About the project
Bats are the most important pollinators within mammals, yet climatic changes can disrupt the spatio-temporal dynamics of nectar bat-plant interactions. This project will investigate the synchrony of bat-plant pollination interactions under current and future climate changes, and the economic consequences of decreasing ecosystem service caused by disruptions of those dynamics.
Animal pollination plays a crucial role in the provision of ecosystem service (ES) depending on the mutualism and synchrony between species. Climatic changes can modify the geographical distribution of species and temporal dynamics of biological events like pollination.
This project aims to answer the overarching questions:
- How does vegetation seasonality drive current, and possibly future, pollinating bats-plants dynamics?
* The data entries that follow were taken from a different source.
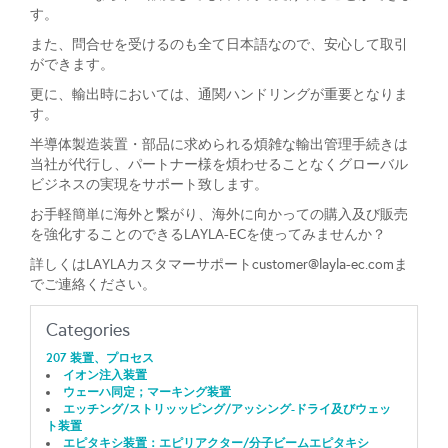
す。
また、問合せを受けるのも全て日本語なので、安心して取引
ができます。
更に、輸出時においては、通関ハンドリングが重要となりま
す。
半導体製造装置・部品に求められる煩雑な輸出管理手続きは
当社が代行し、パートナー様を煩わせることなくグローバル
ビジネスの実現をサポート致します。
お手軽簡単に海外と繋がり、海外に向かっての購入及び販売
を強化することのできるLAYLA-ECを使ってみませんか？
詳しくはLAYLAカスタマーサポート
customer@layla-ec.com
ま
でご連絡ください。
Categories
207 装置、プロセス
イオン注入装置
ウェーハ同定；マーキング装置
エッチング/ストリッッピング/アッシング-ドライ及びウェッ
ト装置
エピタキシ装置：エピリアクター/分子ビームエピタキシ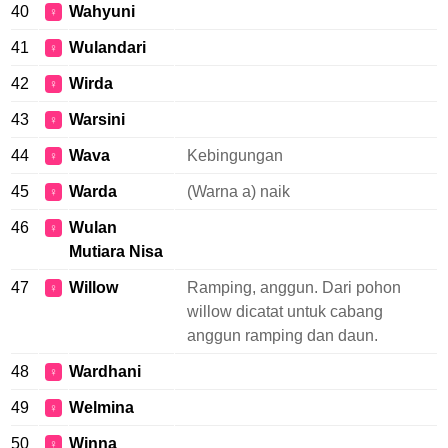
40
Wahyuni
♀
41
Wulandari
♀
42
Wirda
♀
43
Warsini
♀
44
Wava
Kebingungan
♀
45
Warda
(Warna a) naik
♀
46
Wulan
♀
Mutiara Nisa
47
Willow
Ramping, anggun. Dari pohon
♀
willow dicatat untuk cabang
anggun ramping dan daun.
48
Wardhani
♀
49
Welmina
♀
50
Winna
♀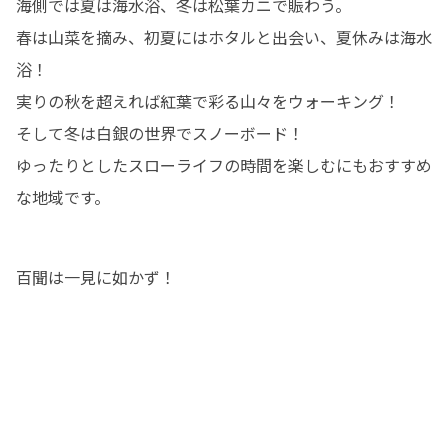
海側では夏は海水浴、冬は松葉カニで賑わう。

春は山菜を摘み、初夏にはホタルと出会い、夏休みは海水
浴！

実りの秋を超えれば紅葉で彩る山々をウォーキング！

そして冬は白銀の世界でスノーボード！

ゆったりとしたスローライフの時間を楽しむにもおすすめ
な地域です。
百聞は一見に如かず！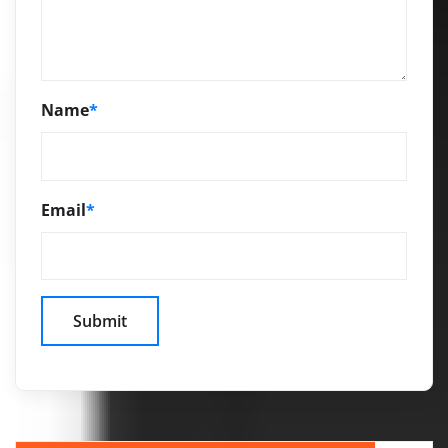
Name
*
Email
*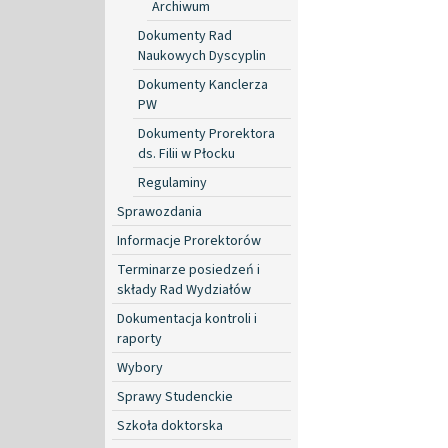
Archiwum
Dokumenty Rad
Naukowych Dyscyplin
Dokumenty Kanclerza
PW
Dokumenty Prorektora
ds. Filii w Płocku
Regulaminy
Sprawozdania
Informacje Prorektorów
Terminarze posiedzeń i
składy Rad Wydziałów
Dokumentacja kontroli i
raporty
Wybory
Sprawy Studenckie
Szkoła doktorska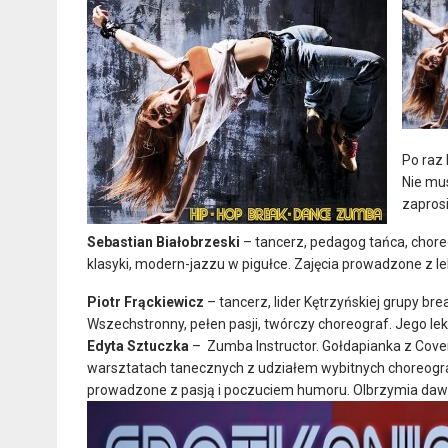
Po raz 
Nie mus
zaprosi
Sebastian Białobrzeski
– tancerz, pedagog tańca, chore
klasyki, modern-jazzu w pigułce. Zajęcia prowadzone z l
Piotr Frąckiewicz
– tancerz, lider Kętrzyńskiej grupy br
Wszechstronny, pełen pasji, twórczy choreograf. Jego le
Edyta Sztuczka
– Zumba Instructor. Gołdapianka z Coven
warsztatach tanecznych z udziałem wybitnych choreograf
prowadzone z pasją i poczuciem humoru. Olbrzymia dawk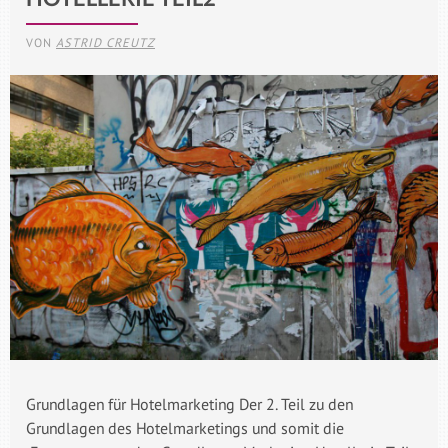
VON
ASTRID CREUTZ
Grundlagen für Hotelmarketing Der 2. Teil zu den
Grundlagen des Hotelmarketings und somit die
- How may disruptions affect the delivery of ES?
You will have access to a unique animal movement dataset from 2015-Present of more than 4,000 tagged individuals of the pollinating migratory bat Leptonycteris yerbabuenae distributed across North America. Bat movements will be match to current and future vegetation dynamics, characterized through satellite remote sensing and environmental data. Then, you will implement the Toolkit for Ecosystem Service Site-based Assessment (TESSA) to investigate climate change impacts on the ES provisioning of bat-pollinated plants using key informant interviews and focus group discussions on villages surrounding key pollinating bat roosts. You will ask interviewees to identify, map and rank in terms of importance different types of cultivated crops, wild goods, and the drivers of change affecting the provision of these goods.
You will part of a team of leading experts on wildlife ecology and conservation. Your work will yield major advances in the knowledge on the dynamics of drylands plant communities and how those dynamics support populations of vertebrate pollinators and the economy of local communities that rely upon these plants. Results will contribute to mitigation/adaptation strategies for both the plants and their pollinators.